I'm a newb. This is a good site in my new opinion. Beware of advice from people who don't know the hybrids. Even the Mitsubishi Auto Dealership in town is hesitant to work on Priuses.









Charging the 12 Volt Battery


We have a 2007 Prius and a 2015 Prius. I recently installed new 12 volt batteries in each. I wasn’t sure that these batteries were fully charged...




priuschat.com





The big one might cost you $2000. Using Occam's Razor's thought, that the simplest answer is usually the correct one, I'd assume the little battery is the problem.


----------



## Nik333 (Mar 1, 2015)

Are you sure you have gas?😈
My Prius even stumped 2 CHP when out of gas.
They don't like significant weather change. The car that is, the CHP, I don't know what their preferences are.


----------



## Unassailable (Aug 14, 2021)

The regular battery is in the trunk, rather than under the hood of a regular car. Mine lasted 7 years so not sure what's up with yours. Maybe you left the lights on. Do to the cost of the regular 12v battery, I just installed an optima.


----------



## rogerwh (Mar 1, 2021)

I have a snowbird friend and his 2012 Prius wouldn't start when he returned home from Arizona. We just hooked the charger up to the battery, under the hood. Battery under the hood is the starting battery. It took enough charge, in about two hours, to start the car.
I believe he found charging instructions in his manual.


----------



## Unassailable (Aug 14, 2021)

rogerwh said:


> I have a snowbird friend and his 2012 Prius wouldn't start when he returned home from Arizona. We just hooked the charger up to the battery, under the hood. Battery under the hood is the starting battery. It took enough charge, in about two hours, to start the car.
> I believe he found charging instructions in his manual.

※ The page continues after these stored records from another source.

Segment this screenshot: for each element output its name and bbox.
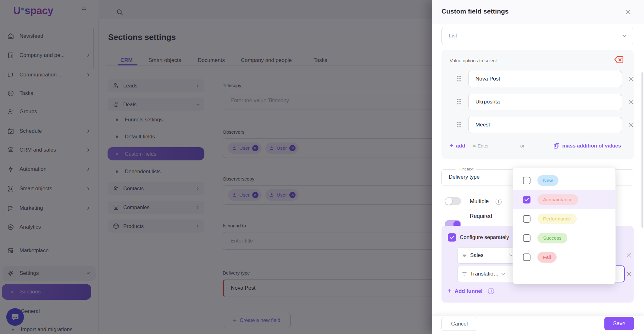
drag-handle-icon[interactable] xyxy=(457,99,462,105)
dropdown-option-fail[interactable]: Fail xyxy=(513,248,615,267)
required-label: Required xyxy=(470,213,492,220)
funnel-select-sales[interactable]: Sales xyxy=(457,247,518,264)
close-icon[interactable] xyxy=(625,8,632,16)
option-chip: Fail xyxy=(537,252,557,263)
checkbox-unchecked[interactable] xyxy=(523,234,530,242)
drag-handle-icon[interactable] xyxy=(457,76,462,82)
field-type-select[interactable]: List xyxy=(441,28,633,44)
multiple-label: Multiple xyxy=(470,198,489,205)
value-options-card: Value options to select + add ⏎ Enter or xyxy=(441,50,634,159)
plus-icon: + xyxy=(450,142,453,149)
app-root: U spacy Newsfeed Company and pe... Commu… xyxy=(0,0,644,334)
value-options-label: Value options to select xyxy=(450,58,497,63)
option-chip: New xyxy=(537,175,558,186)
funnel-select-translation[interactable]: Translation ... xyxy=(457,266,518,282)
mass-addition-button[interactable]: mass addition of values xyxy=(553,143,621,149)
modal-scrollbar[interactable] xyxy=(641,72,643,228)
add-option-button[interactable]: add xyxy=(456,143,465,149)
clear-all-icon[interactable] xyxy=(614,55,624,64)
options-dropdown: New Acquaintance Performance Success Fai… xyxy=(513,168,616,284)
or-label: or xyxy=(520,143,525,148)
checkbox-unchecked[interactable] xyxy=(523,177,530,184)
configure-separately-label: Configure separately xyxy=(460,234,509,241)
remove-option-icon[interactable] xyxy=(628,99,634,105)
save-button[interactable]: Save xyxy=(604,317,634,330)
funnel-select-value: Translation ... xyxy=(470,271,501,277)
remove-funnel-icon[interactable] xyxy=(626,252,632,259)
add-row: + add ⏎ Enter or mass addition of values xyxy=(450,142,621,149)
funnel-filter-icon xyxy=(462,253,467,258)
modal-header: Custom field settings xyxy=(432,0,644,24)
caret-down-icon xyxy=(622,35,627,38)
add-funnel-row: + Add funnel i xyxy=(448,287,494,295)
option-chip: Performance xyxy=(537,214,577,224)
cancel-button[interactable]: Cancel xyxy=(441,317,477,331)
drag-handle-icon[interactable] xyxy=(457,122,462,128)
value-option-input[interactable] xyxy=(468,117,622,133)
info-icon[interactable]: i xyxy=(496,199,502,205)
checkbox-unchecked[interactable] xyxy=(523,215,530,223)
dropdown-option-performance[interactable]: Performance xyxy=(513,209,615,228)
value-option-input[interactable] xyxy=(468,71,622,87)
option-chip: Success xyxy=(537,233,567,243)
funnel-filter-icon xyxy=(462,272,467,276)
cancel-label: Cancel xyxy=(451,321,468,327)
add-funnel-button[interactable]: Add funnel xyxy=(455,288,483,294)
modal-footer: Cancel Save xyxy=(432,316,644,334)
option-chip: Acquaintance xyxy=(537,194,578,205)
multiple-toggle[interactable] xyxy=(445,197,461,205)
configure-separately-checkbox[interactable] xyxy=(448,233,456,242)
chevron-down-icon xyxy=(501,273,505,276)
dropdown-option-success[interactable]: Success xyxy=(513,228,615,248)
remove-option-icon[interactable] xyxy=(628,122,634,128)
toggle-knob xyxy=(445,198,452,205)
save-label: Save xyxy=(613,320,625,327)
mass-addition-label: mass addition of values xyxy=(562,143,621,149)
copy-text-icon xyxy=(553,143,560,149)
chevron-down-icon xyxy=(508,254,513,257)
hint-text-value: Delivery type xyxy=(449,174,480,180)
enter-hint-label: Enter xyxy=(478,143,489,148)
hint-text-label: Hint text xyxy=(456,167,476,171)
dropdown-option-new[interactable]: New xyxy=(513,171,615,190)
plus-icon: + xyxy=(448,287,452,295)
select-label-notch xyxy=(456,27,475,28)
custom-field-settings-modal: Custom field settings List Value options… xyxy=(432,0,644,334)
funnel-select-value: Sales xyxy=(470,252,508,259)
enter-key-hint: ⏎ Enter xyxy=(472,143,489,149)
checkbox-unchecked[interactable] xyxy=(523,253,530,261)
remove-funnel-icon[interactable] xyxy=(626,271,632,277)
modal-title: Custom field settings xyxy=(441,8,509,15)
checkbox-checked[interactable] xyxy=(523,196,530,203)
value-option-input[interactable] xyxy=(468,94,622,110)
field-type-value: List xyxy=(449,33,457,39)
dropdown-option-acquaintance[interactable]: Acquaintance xyxy=(513,190,615,209)
info-icon[interactable]: i xyxy=(488,288,494,294)
remove-option-icon[interactable] xyxy=(628,76,634,82)
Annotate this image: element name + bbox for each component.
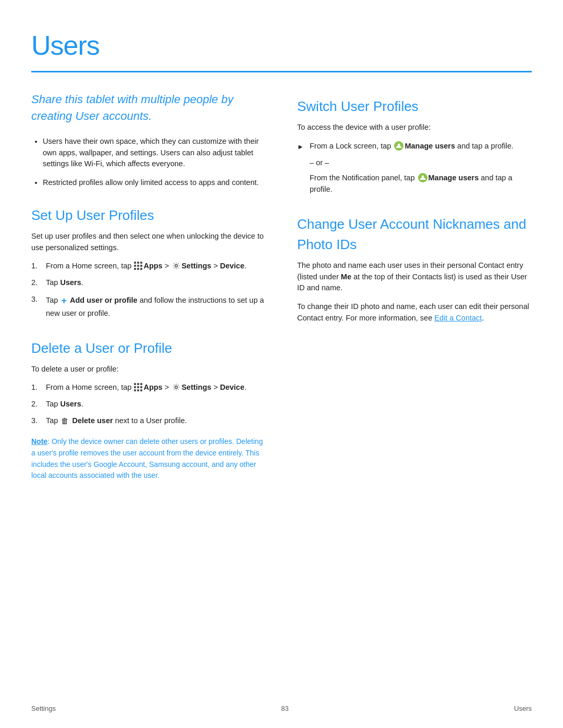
nickname-desc2: To change their ID photo and name, each … xyxy=(297,301,532,324)
list-item: 1. From a Home screen, tap Apps > Settin… xyxy=(31,261,266,272)
nickname-section: Change User Account Nicknames and Photo … xyxy=(297,214,532,324)
step-num: 2. xyxy=(31,277,43,289)
add-user-label: Add user or profile xyxy=(70,296,138,304)
footer-right: Users xyxy=(514,704,532,714)
device-label: Device xyxy=(220,262,244,270)
footer-center: 83 xyxy=(281,704,288,714)
step-num: 3. xyxy=(31,294,43,319)
note-text: Note: Only the device owner can delete o… xyxy=(31,436,266,482)
list-item: 3. Tap + Add user or profile and follow … xyxy=(31,294,266,319)
edit-contact-link[interactable]: Edit a Contact xyxy=(434,314,482,322)
add-icon: + xyxy=(61,294,67,308)
setup-desc: Set up user profiles and then select one… xyxy=(31,231,266,254)
setup-steps: 1. From a Home screen, tap Apps > Settin… xyxy=(31,261,266,319)
device-label: Device xyxy=(220,383,244,391)
list-item: 3. Tap 🗑 Delete user next to a User prof… xyxy=(31,415,266,427)
me-label: Me xyxy=(341,273,351,281)
list-item: Restricted profiles allow only limited a… xyxy=(43,177,266,189)
arrow-icon: ► xyxy=(297,142,305,152)
intro-text: Share this tablet with multiple people b… xyxy=(31,91,266,125)
setup-section: Set Up User Profiles Set up user profile… xyxy=(31,205,266,319)
svg-point-0 xyxy=(175,265,178,267)
switch-section: Switch User Profiles To access the devic… xyxy=(297,96,532,195)
intro-bullet-list: Users have their own space, which they c… xyxy=(31,136,266,189)
page-title: Users xyxy=(31,25,532,66)
step-num: 1. xyxy=(31,261,43,272)
settings-label: Settings xyxy=(181,262,211,270)
apps-icon xyxy=(134,262,143,270)
footer: Settings 83 Users xyxy=(31,704,532,714)
switch-bullet1: ► From a Lock screen, tap Manage users a… xyxy=(297,141,532,152)
settings-icon xyxy=(172,261,181,270)
step-text: Tap Users. xyxy=(46,399,83,410)
nickname-title: Change User Account Nicknames and Photo … xyxy=(297,214,532,255)
delete-user-label: Delete user xyxy=(72,416,113,425)
switch-desc: To access the device with a user profile… xyxy=(297,122,532,133)
step-text: Tap 🗑 Delete user next to a User profile… xyxy=(46,415,187,427)
step-text: From a Home screen, tap Apps > Settings … xyxy=(46,382,247,393)
list-item: 1. From a Home screen, tap Apps > Settin… xyxy=(31,382,266,393)
users-label: Users xyxy=(60,278,81,287)
step-num: 2. xyxy=(31,399,43,410)
list-item: Users have their own space, which they c… xyxy=(43,136,266,170)
delete-title: Delete a User or Profile xyxy=(31,338,266,359)
list-item: 2. Tap Users. xyxy=(31,399,266,410)
delete-steps: 1. From a Home screen, tap Apps > Settin… xyxy=(31,382,266,427)
delete-icon: 🗑 xyxy=(61,415,69,427)
switch-title: Switch User Profiles xyxy=(297,96,532,117)
step-text: Tap Users. xyxy=(46,277,83,289)
step-text: Tap + Add user or profile and follow the… xyxy=(46,294,266,319)
or-separator: – or – xyxy=(310,157,532,169)
nickname-desc1: The photo and name each user uses in the… xyxy=(297,260,532,294)
settings-icon xyxy=(172,382,181,392)
apps-label: Apps xyxy=(143,262,162,270)
title-divider xyxy=(31,71,532,72)
right-column: Switch User Profiles To access the devic… xyxy=(297,91,532,500)
manage-users-icon xyxy=(394,141,403,151)
step-num: 3. xyxy=(31,415,43,427)
switch-bullet2: From the Notification panel, tap Manage … xyxy=(310,172,532,195)
delete-desc: To delete a user or profile: xyxy=(31,364,266,375)
manage-users-label: Manage users xyxy=(405,142,455,150)
footer-left: Settings xyxy=(31,704,56,714)
list-item: 2. Tap Users. xyxy=(31,277,266,289)
step-num: 1. xyxy=(31,382,43,393)
left-column: Share this tablet with multiple people b… xyxy=(31,91,266,500)
svg-point-1 xyxy=(175,386,178,389)
apps-label: Apps xyxy=(143,383,162,391)
manage-users-icon2 xyxy=(418,173,427,182)
note-label: Note xyxy=(31,437,47,446)
manage-users-label2: Manage users xyxy=(429,174,479,182)
note-body: : Only the device owner can delete other… xyxy=(31,437,263,479)
users-label: Users xyxy=(60,400,81,408)
delete-section: Delete a User or Profile To delete a use… xyxy=(31,338,266,482)
bullet1-text: From a Lock screen, tap Manage users and… xyxy=(310,141,513,152)
apps-icon xyxy=(134,383,143,392)
setup-title: Set Up User Profiles xyxy=(31,205,266,226)
step-text: From a Home screen, tap Apps > Settings … xyxy=(46,261,247,272)
settings-label: Settings xyxy=(181,383,211,391)
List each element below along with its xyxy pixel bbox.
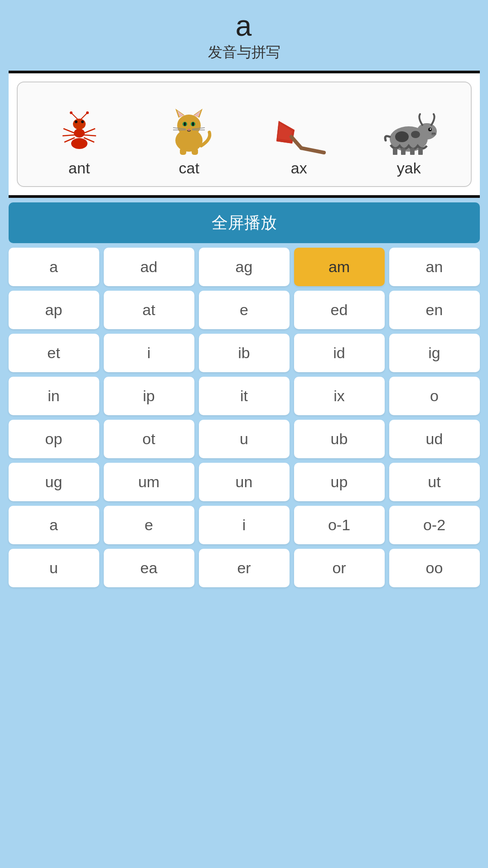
svg-point-45 <box>411 131 420 138</box>
phonics-btn-ut[interactable]: ut <box>389 463 480 501</box>
svg-point-24 <box>192 122 194 126</box>
flashcard-item-cat: cat <box>136 96 242 177</box>
phonics-btn-or[interactable]: or <box>294 549 385 587</box>
page-subtitle: 发音与拼写 <box>208 43 280 62</box>
phonics-btn-o[interactable]: o <box>389 377 480 415</box>
phonics-btn-a[interactable]: a <box>9 506 99 544</box>
phonics-btn-ud[interactable]: ud <box>389 420 480 458</box>
svg-rect-30 <box>180 148 186 155</box>
phonics-btn-an[interactable]: an <box>389 248 480 286</box>
fullscreen-button[interactable]: 全屏播放 <box>9 202 480 243</box>
flashcard-inner: ant <box>17 82 472 187</box>
svg-rect-31 <box>192 148 198 155</box>
svg-line-5 <box>72 113 78 120</box>
svg-line-32 <box>301 148 324 153</box>
phonics-btn-ad[interactable]: ad <box>104 248 194 286</box>
cat-label: cat <box>179 159 199 177</box>
svg-point-16 <box>177 115 201 136</box>
svg-line-6 <box>81 113 87 120</box>
phonics-btn-ip[interactable]: ip <box>104 377 194 415</box>
phonics-btn-oo[interactable]: oo <box>389 549 480 587</box>
phonics-btn-o1[interactable]: o-1 <box>294 506 385 544</box>
phonics-btn-i[interactable]: i <box>104 334 194 372</box>
flashcard-item-ax: ax <box>246 96 352 177</box>
svg-line-9 <box>63 129 75 133</box>
flashcard-item-yak: yak <box>356 96 462 177</box>
phonics-btn-ug[interactable]: ug <box>9 463 99 501</box>
phonics-btn-up[interactable]: up <box>294 463 385 501</box>
ant-label: ant <box>68 159 90 177</box>
svg-rect-48 <box>410 148 415 155</box>
svg-point-2 <box>73 119 86 129</box>
phonics-btn-e[interactable]: e <box>104 506 194 544</box>
phonics-btn-op[interactable]: op <box>9 420 99 458</box>
phonics-btn-et[interactable]: et <box>9 334 99 372</box>
phonics-btn-er[interactable]: er <box>199 549 290 587</box>
ax-label: ax <box>291 159 307 177</box>
phonics-btn-ig[interactable]: ig <box>389 334 480 372</box>
svg-line-12 <box>84 129 95 133</box>
svg-point-41 <box>431 132 436 136</box>
svg-point-4 <box>81 120 84 123</box>
svg-rect-47 <box>401 148 406 155</box>
phonics-btn-ag[interactable]: ag <box>199 248 290 286</box>
svg-point-8 <box>86 111 89 114</box>
flashcard-images: ant <box>27 96 462 177</box>
phonics-btn-ea[interactable]: ea <box>104 549 194 587</box>
phonics-btn-am[interactable]: am <box>294 248 385 286</box>
ax-icon <box>270 114 329 155</box>
phonics-btn-u[interactable]: u <box>9 549 99 587</box>
phonics-btn-e[interactable]: e <box>199 291 290 329</box>
phonics-btn-i[interactable]: i <box>199 506 290 544</box>
cat-icon <box>164 105 214 155</box>
phonics-grid: aadagamanapateedenetiibidiginipitixoopot… <box>9 248 480 596</box>
svg-point-0 <box>71 138 87 149</box>
yak-label: yak <box>397 159 421 177</box>
phonics-btn-ub[interactable]: ub <box>294 420 385 458</box>
phonics-btn-u[interactable]: u <box>199 420 290 458</box>
svg-line-13 <box>84 135 96 136</box>
phonics-btn-id[interactable]: id <box>294 334 385 372</box>
phonics-btn-un[interactable]: un <box>199 463 290 501</box>
flashcard-container: ant <box>9 71 480 198</box>
svg-point-44 <box>395 131 409 142</box>
ant-icon <box>50 110 109 155</box>
phonics-btn-it[interactable]: it <box>199 377 290 415</box>
svg-point-3 <box>75 120 77 123</box>
svg-rect-49 <box>418 148 423 155</box>
svg-point-42 <box>432 133 434 134</box>
svg-rect-46 <box>393 148 397 155</box>
phonics-btn-ot[interactable]: ot <box>104 420 194 458</box>
phonics-btn-o2[interactable]: o-2 <box>389 506 480 544</box>
phonics-btn-ed[interactable]: ed <box>294 291 385 329</box>
svg-point-7 <box>70 111 72 114</box>
flashcard-item-ant: ant <box>27 96 132 177</box>
phonics-btn-ib[interactable]: ib <box>199 334 290 372</box>
svg-point-38 <box>417 123 437 139</box>
phonics-btn-in[interactable]: in <box>9 377 99 415</box>
phonics-btn-ix[interactable]: ix <box>294 377 385 415</box>
phonics-btn-um[interactable]: um <box>104 463 194 501</box>
svg-point-43 <box>434 133 435 134</box>
phonics-btn-en[interactable]: en <box>389 291 480 329</box>
svg-line-10 <box>63 135 75 136</box>
svg-point-40 <box>430 129 431 130</box>
phonics-btn-ap[interactable]: ap <box>9 291 99 329</box>
phonics-btn-at[interactable]: at <box>104 291 194 329</box>
svg-point-23 <box>184 122 186 126</box>
svg-point-1 <box>74 129 85 138</box>
yak-icon <box>379 110 438 155</box>
svg-line-36 <box>291 137 301 148</box>
phonics-btn-a[interactable]: a <box>9 248 99 286</box>
page-title: a <box>236 9 253 43</box>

Which Prius? 12v starting is in the trunk.


----------



## rogerwh (Mar 1, 2021)

Unassailable said:


> Which Prius? 12v starting is in the trunk.


I was talking about a 2012 Prius, how bout you?

Here is a pic of a 2017 Prius Prime.


----------



## Unassailable (Aug 14, 2021)

rogerwh said:


> I was talking about a 2012 Prius, how bout you?
> 
> Here is a pic of a 2017 Prius Prime.
> View attachment 669749


I am also talking about a 2012. We've owned ours since new. That's why I asked. I haven't known any gen 2 that had their battery in the engine bay. I could be wrong. That's why I was asking - so which model was it? Looks like there was the switch in 2016.

Regardless of location, as mentioned before, the Prius has a separate starting battery that a lot of people only think the hybrid battery controls all electronics, which is not the case. If there was any issue due to the hybrid system, it would throw codes which you could figure out from the owners manual.


----------



## raylo32 (Nov 25, 2006)

I always wondered why Toyota included a separate starting battery and not just have a 12v tap from the hybrid motor battery. I suppose the idea might be that you could start and run the car even if the hybrid battery was dead but it is hard to imagine that it ever would be so dead that it couldn't start that teeny gas engine. And being that they have the separate starting battery why didn't they enable it to at least be able to start off the hybrid battery if and when the 12v starting battery is dead?




Unassailable said:


> Regardless of location, as mentioned before, the Prius has a separate starting battery that a lot of people only think the hybrid battery controls all electronics, which is not the case.


----------



## lenaitch (Feb 10, 2014)

raylo32 said:


> I always wondered why Toyota included a separate starting battery and not just have a 12v tap from the hybrid motor battery. I suppose the idea might be that you could start and run the car even if the hybrid battery was dead but it is hard to imagine that it ever would be so dead that it couldn't start that teeny gas engine. And being that they have the separate starting battery why didn't they enable it to at least be able to start off the hybrid battery if and when the 12v starting battery is dead?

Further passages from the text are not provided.